So Peter King is contesting Wentworkth, but what do Crikey’s critics have to say on the matter?

Christian Kerr writes:

Oh surprise, surprise! Peter King is contesting Wentworth. It’s a spotfire in what should be a safe seat that the Prime Minister does not need – but isn’t as bad as it could be. King has said he will not be preferencing Labor – presumably so he doesn’t completely cruel the political ambitions of his wife Fiona, already active in local government and said in some circles to have an eye on the safe state seat of Vaucluse.

John Howard has had to deal with independent disendorsed Liberals before. His old friend Alan Rocher became an independent in 1995 after he lost preselection for his Western Australian seat of Curtin to a rampant Noel Crichton-Browne machine in 1995. He was safely returned in 1996 and played nicely with his former colleagues during the first term of the Howard Government.

Much the same happened to another Western Australian Lib, Paul Filing, elected Member for Moore in 1990 and purged by the NCB forces in 1995. He went to the crossbenches, first claiming to be a dumped moderate, but then flirted with One Nation before losing his seat at the 1998 poll.

2004, of course, will be a much tighter competition than 1996 – and Sydney’s eastern suburbs are much more, er, cosmopolitan and volatile than the Perth burbs.

However, Malcolm Turnbull – for all the controversy surrounding him – is a quality candidate. He is a credible contender who is working the grassroots as hard as any marginal MP – who comes with very deep pockets.

Wentworth is an unwanted distraction for the Liberal Party. But until the nominations have closed and King has made his decision about where his preferences will go, it is not a lost cause.

And here is Hugo Kelly’s take:

It’s official. Peter King is the latest – and biggest – Liberal rat to jump ship in this weird election campaign. King woke up this morning and called John Howard with the bad news. They had, he said, “a cordial chat”, then he went to Bondi beach to announce his news.
What a contest Wentworth promises to be. Standing in front of the meeja pack and a flock of supporters, King was confident – cocky, even – and gave the air of a man who believes he can win as a rebel Liberal Independent.

And why not? He’s the sitting member in a solid conservative seat, he clearly has a local following, he’s armed with some good private polling. And he appears to be capturing the zeitgeist – the underlying dissatisfaction with Howard amongst many traditional “small l” Liberal voters.

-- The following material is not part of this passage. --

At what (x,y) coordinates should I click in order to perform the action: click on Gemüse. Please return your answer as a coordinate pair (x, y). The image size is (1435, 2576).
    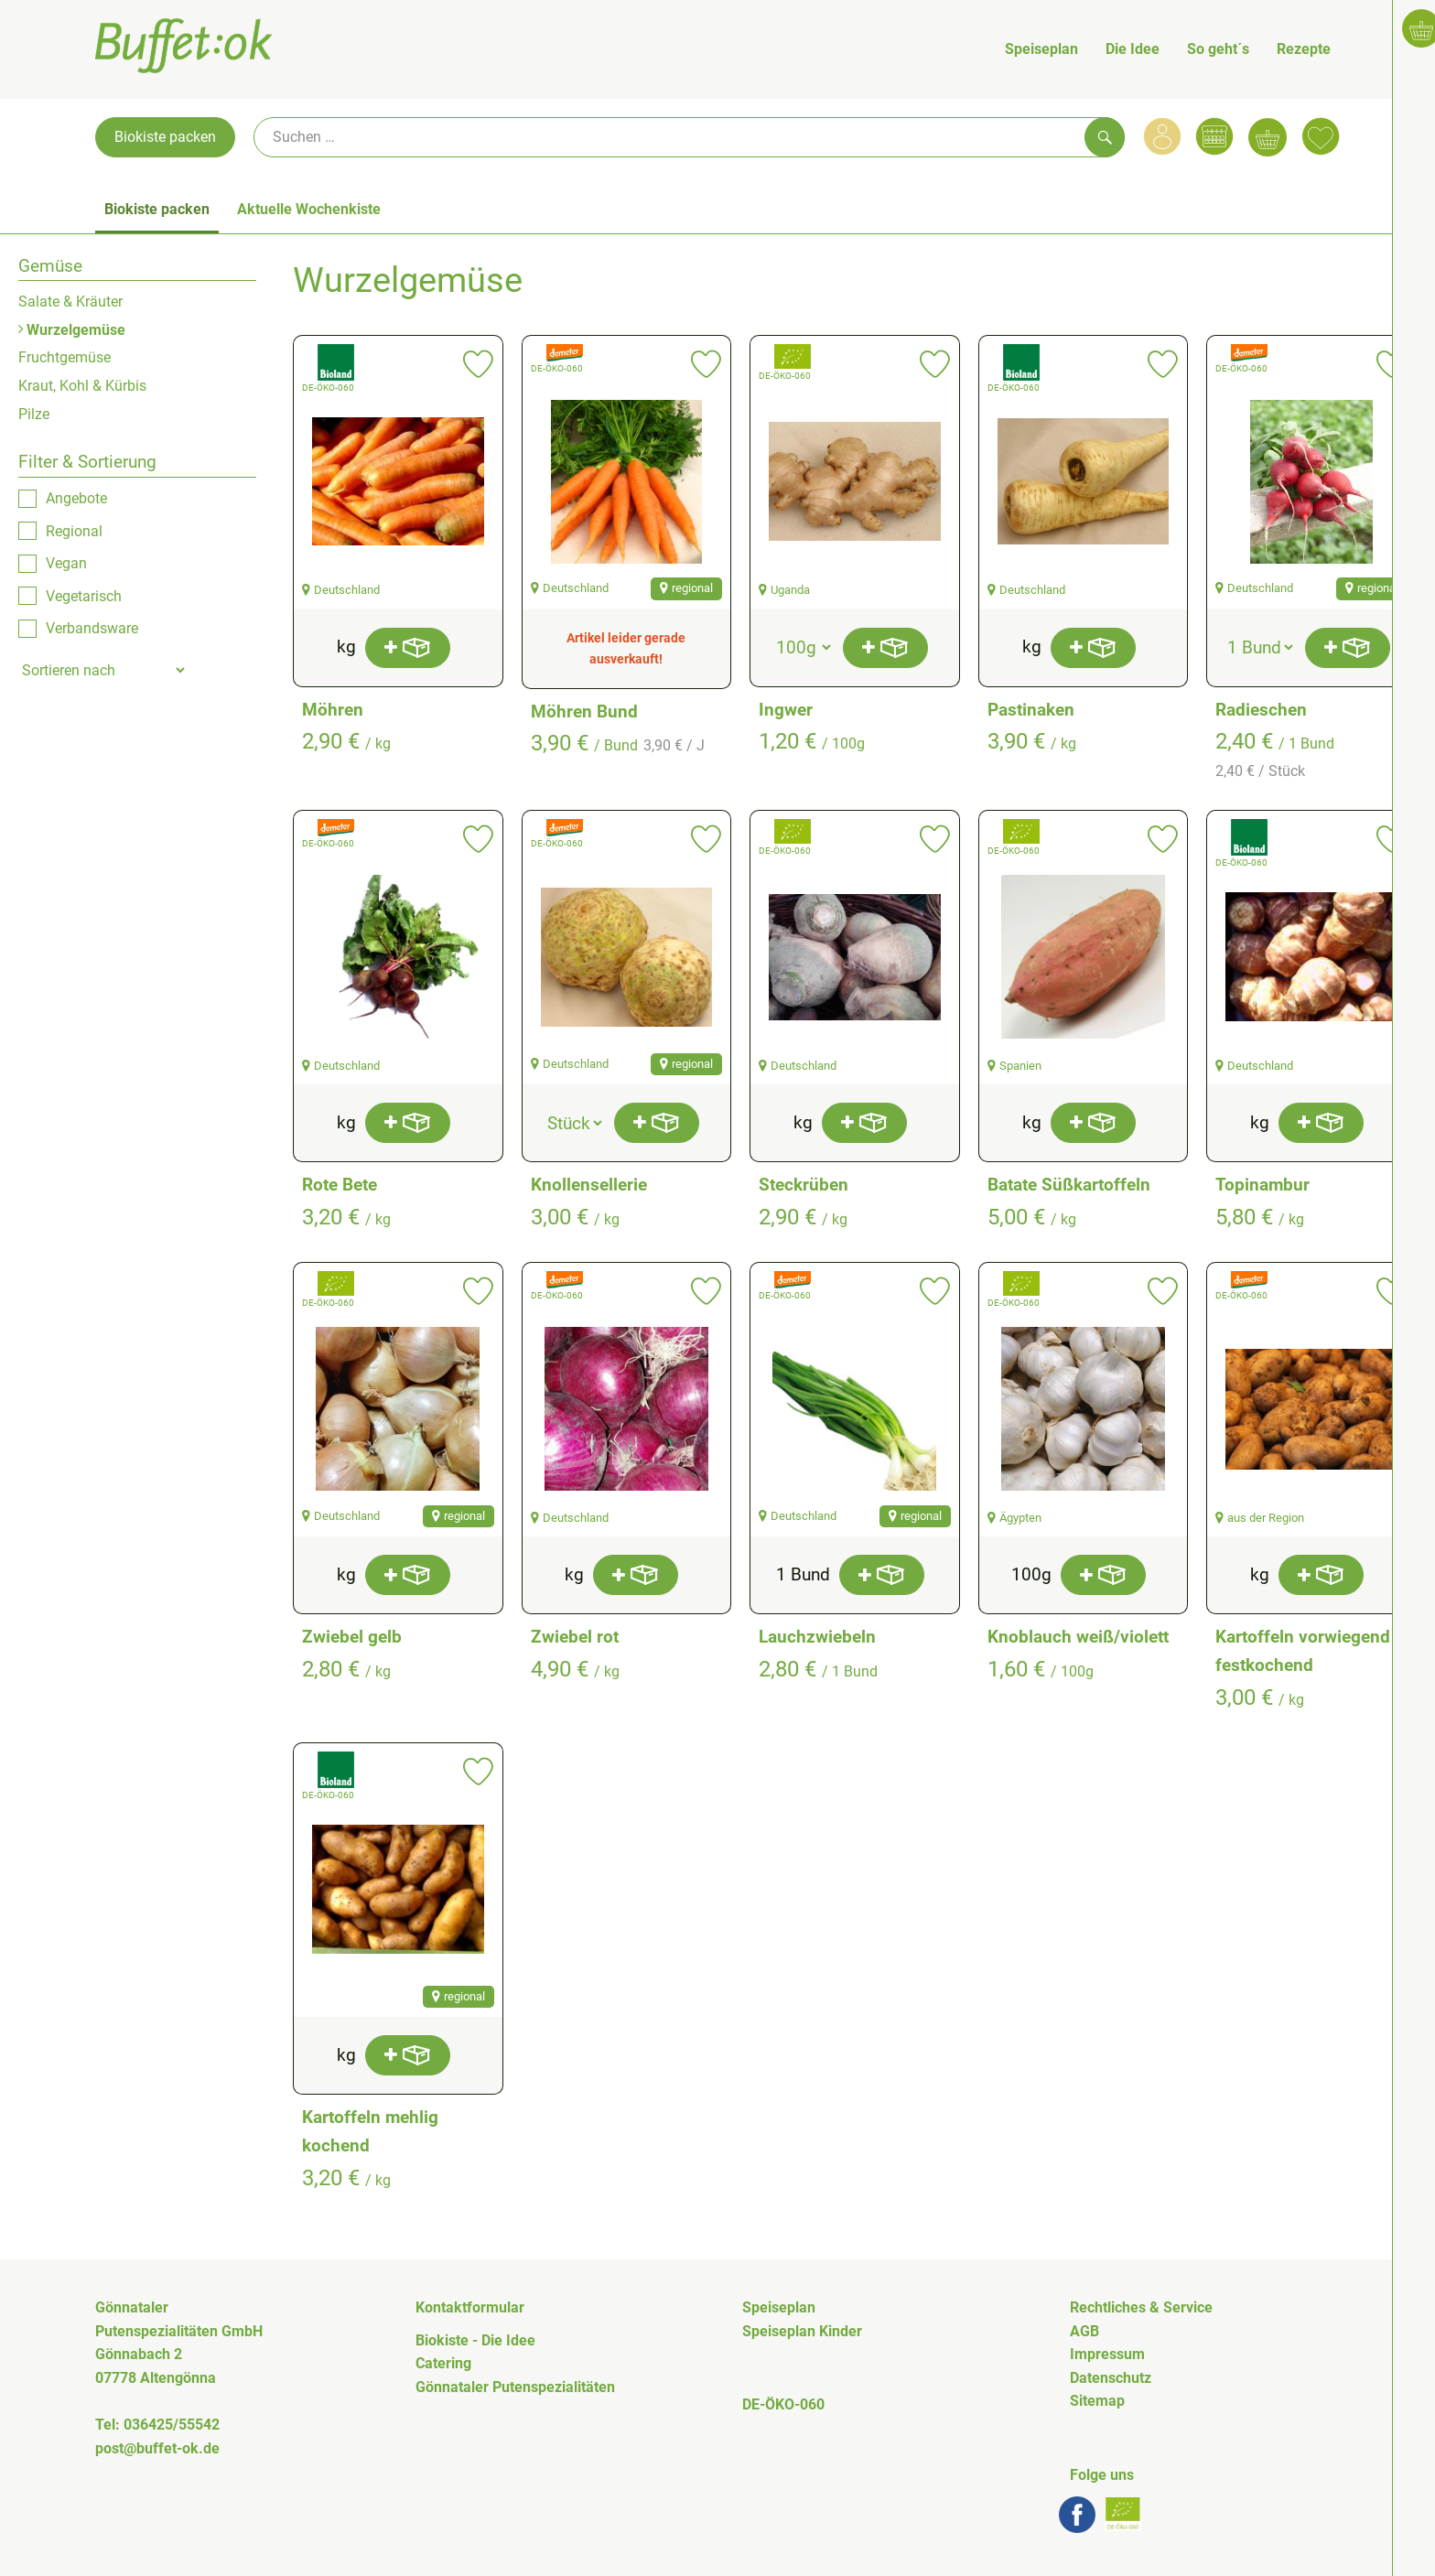     Looking at the image, I should click on (50, 265).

This morning, he spoke of the environment, aged care, kids in detention, and dissatisfaction with the two party system. Issues that many Coalition supporters are frustrated and dismayed about. The Doctors’ wives are listening.

If King can win Wentworth, or push it into Labor’s grasp, surely it’s curtains for Howard. But, of course, the cynics will agree with the journo who asked latter-day greenie King: “Where are the old growth forests in Wentworth?”

Our Senior Labor Insider writes:

The SMH carred an interesting piece by Rob Shilkin a former Liberal Party worker living in Wentworth, who compared the Peter King decision to stand as an independent against Malcolm Turnbull, to the 1996 defections in Perth of Paul Filing and Allan Rocher.

The problem with the comparison is that in 1996, both Filing and Rocher had the clear sympathy of John Howard. Howard made clear he supported both men, and was angry at their dumping by the Noel Crichton Browne faction.

While Howard did not campaign for either, both were able to use the nod from Howard to successfully argue that Liberal supporters could safely park their vote with the two independents and support Howard, while sending a message to the NCB forces.

The strategy was a success and both were elected (though both also lost their seats in 1998).

The difference with Peter King is that he is striking out on an entirely different path. While Rocher and Filing stood as conservative independent Howard Liberals, King knows to win he has to appeal to both blue blood Liberals and the soft Green vote – the so-called “doctors wives”, and is thus ditching his Howard Liberal baggage as quickly as he can.

Hence his sudden support for ending child detention and his call for a more compassionate refugee policy. Today he’s added to that with words about old growth forests.

The ALP now has a big call to make.

It now fancies its chances in the seat, but must decide whether this is realistic. If not it is better to run dead, come 3rd and give King a win on preferences.

King says his supporters should give preferences to Turnbull – so even if he comes 3rd he is unlikely to give the seat to Labor. But if he finishes 1st or 2nd his preferences are not distributed, and he will need Green and ALP preferences to get him over the line.

For Howard the King defection adds to the perception the Liberals are a bit of a rabble – Queensland is a disaster which will only get worse as the campaign wears on. Now, King’s defection only adds to this impression. As Lady Bracknell might have put it “to have one state branch split might be considered unfortunate, to have two sounds downright careless”.

On top of this is now the very real prospect that the Liberals might lose one of their star recruits – Malcolm Turnbull – before he’s even made it into Parliament.

Normally this is the sort of thing that happens to Labor (a la Cheryl in 1998 and 2001), the fact it is all on the Liberal side for once can only be a boost to Latham and undermine Howard’s re-election campaign.